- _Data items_
>>>>>

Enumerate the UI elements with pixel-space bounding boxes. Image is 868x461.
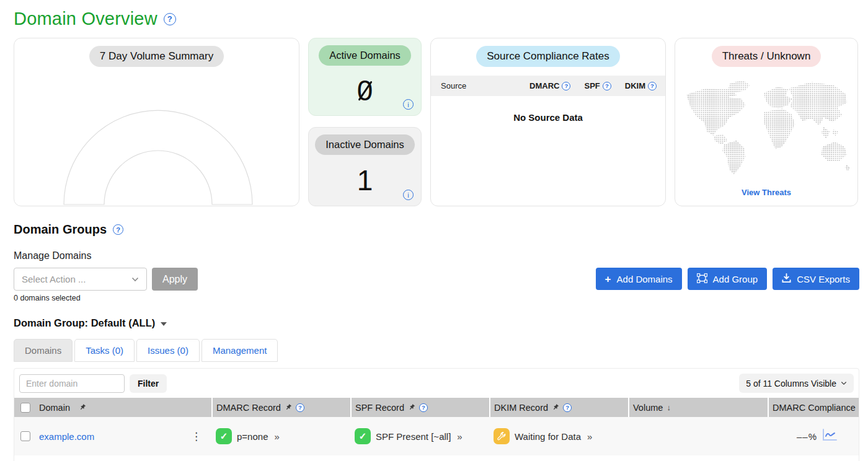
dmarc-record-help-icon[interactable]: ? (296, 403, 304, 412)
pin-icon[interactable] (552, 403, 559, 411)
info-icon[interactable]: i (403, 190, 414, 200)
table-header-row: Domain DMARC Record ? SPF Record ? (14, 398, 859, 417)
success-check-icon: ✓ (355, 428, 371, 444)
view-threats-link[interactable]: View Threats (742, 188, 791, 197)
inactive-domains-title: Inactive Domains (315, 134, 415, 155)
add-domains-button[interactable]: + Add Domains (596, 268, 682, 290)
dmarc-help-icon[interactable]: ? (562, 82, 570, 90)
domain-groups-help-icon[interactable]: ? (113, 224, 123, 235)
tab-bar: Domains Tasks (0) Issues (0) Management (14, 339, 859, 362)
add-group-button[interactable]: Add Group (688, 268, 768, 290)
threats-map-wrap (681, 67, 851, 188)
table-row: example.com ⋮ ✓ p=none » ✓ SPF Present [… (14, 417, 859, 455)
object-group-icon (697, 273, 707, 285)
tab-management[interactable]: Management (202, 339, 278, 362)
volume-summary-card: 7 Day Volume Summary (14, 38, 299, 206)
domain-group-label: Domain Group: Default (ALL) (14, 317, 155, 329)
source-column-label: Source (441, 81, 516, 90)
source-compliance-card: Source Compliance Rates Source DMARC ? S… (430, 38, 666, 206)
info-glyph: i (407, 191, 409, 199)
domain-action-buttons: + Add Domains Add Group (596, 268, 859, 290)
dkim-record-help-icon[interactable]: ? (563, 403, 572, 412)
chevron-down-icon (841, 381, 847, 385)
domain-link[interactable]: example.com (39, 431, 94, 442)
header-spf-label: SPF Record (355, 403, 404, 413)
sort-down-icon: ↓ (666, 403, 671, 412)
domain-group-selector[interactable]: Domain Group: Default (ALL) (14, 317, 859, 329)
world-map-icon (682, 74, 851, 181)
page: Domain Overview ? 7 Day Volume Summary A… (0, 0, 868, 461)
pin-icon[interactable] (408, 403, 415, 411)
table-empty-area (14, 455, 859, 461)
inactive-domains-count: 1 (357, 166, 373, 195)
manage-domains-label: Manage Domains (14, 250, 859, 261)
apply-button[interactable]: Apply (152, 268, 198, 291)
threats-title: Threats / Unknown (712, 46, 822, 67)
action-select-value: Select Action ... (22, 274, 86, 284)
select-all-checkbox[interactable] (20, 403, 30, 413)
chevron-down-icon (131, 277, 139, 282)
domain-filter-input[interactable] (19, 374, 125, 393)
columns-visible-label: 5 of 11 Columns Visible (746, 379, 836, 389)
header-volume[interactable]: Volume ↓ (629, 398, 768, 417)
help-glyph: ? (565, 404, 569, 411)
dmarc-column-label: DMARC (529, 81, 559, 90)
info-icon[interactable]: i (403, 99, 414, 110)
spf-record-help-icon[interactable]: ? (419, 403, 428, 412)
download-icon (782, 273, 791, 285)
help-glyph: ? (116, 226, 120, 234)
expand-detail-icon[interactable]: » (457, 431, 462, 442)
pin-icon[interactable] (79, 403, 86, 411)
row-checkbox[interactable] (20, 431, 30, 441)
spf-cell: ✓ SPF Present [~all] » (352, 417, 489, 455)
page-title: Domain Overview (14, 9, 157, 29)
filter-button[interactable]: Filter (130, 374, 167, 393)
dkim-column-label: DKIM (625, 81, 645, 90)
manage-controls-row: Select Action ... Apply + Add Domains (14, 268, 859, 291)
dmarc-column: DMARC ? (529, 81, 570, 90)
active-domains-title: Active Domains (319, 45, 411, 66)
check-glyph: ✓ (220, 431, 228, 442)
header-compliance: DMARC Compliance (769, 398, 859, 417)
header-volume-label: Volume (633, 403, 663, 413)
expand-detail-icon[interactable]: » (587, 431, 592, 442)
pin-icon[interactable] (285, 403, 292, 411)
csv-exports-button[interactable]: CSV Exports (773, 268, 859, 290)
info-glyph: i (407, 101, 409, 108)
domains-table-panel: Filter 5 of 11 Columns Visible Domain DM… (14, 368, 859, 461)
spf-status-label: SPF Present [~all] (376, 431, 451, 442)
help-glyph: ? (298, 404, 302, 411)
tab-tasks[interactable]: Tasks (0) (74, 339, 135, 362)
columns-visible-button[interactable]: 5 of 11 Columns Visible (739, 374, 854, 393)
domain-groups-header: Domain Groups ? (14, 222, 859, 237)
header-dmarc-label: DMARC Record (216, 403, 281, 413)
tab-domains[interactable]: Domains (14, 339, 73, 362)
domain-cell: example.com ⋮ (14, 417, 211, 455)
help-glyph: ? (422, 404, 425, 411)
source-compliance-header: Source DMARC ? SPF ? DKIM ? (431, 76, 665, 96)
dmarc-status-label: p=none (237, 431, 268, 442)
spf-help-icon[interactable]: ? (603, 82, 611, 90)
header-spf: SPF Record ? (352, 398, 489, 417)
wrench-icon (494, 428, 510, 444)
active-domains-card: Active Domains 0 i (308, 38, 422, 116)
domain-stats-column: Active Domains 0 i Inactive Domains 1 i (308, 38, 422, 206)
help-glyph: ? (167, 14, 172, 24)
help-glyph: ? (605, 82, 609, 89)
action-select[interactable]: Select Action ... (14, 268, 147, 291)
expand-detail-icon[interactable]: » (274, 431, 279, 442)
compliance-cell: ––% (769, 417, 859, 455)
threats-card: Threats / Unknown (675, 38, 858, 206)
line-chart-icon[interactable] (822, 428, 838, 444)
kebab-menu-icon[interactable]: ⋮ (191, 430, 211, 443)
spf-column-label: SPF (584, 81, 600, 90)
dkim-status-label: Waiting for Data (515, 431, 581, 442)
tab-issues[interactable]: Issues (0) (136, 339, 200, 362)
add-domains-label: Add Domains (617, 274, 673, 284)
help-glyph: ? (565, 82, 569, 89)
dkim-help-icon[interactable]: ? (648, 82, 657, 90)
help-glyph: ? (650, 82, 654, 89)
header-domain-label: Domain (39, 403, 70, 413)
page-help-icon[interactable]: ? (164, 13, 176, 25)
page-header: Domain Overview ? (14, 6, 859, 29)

<<<<<

- _Assignment_
State how many lines in the entries hold the word "chevron", giving the number alone.

- _Result below_
2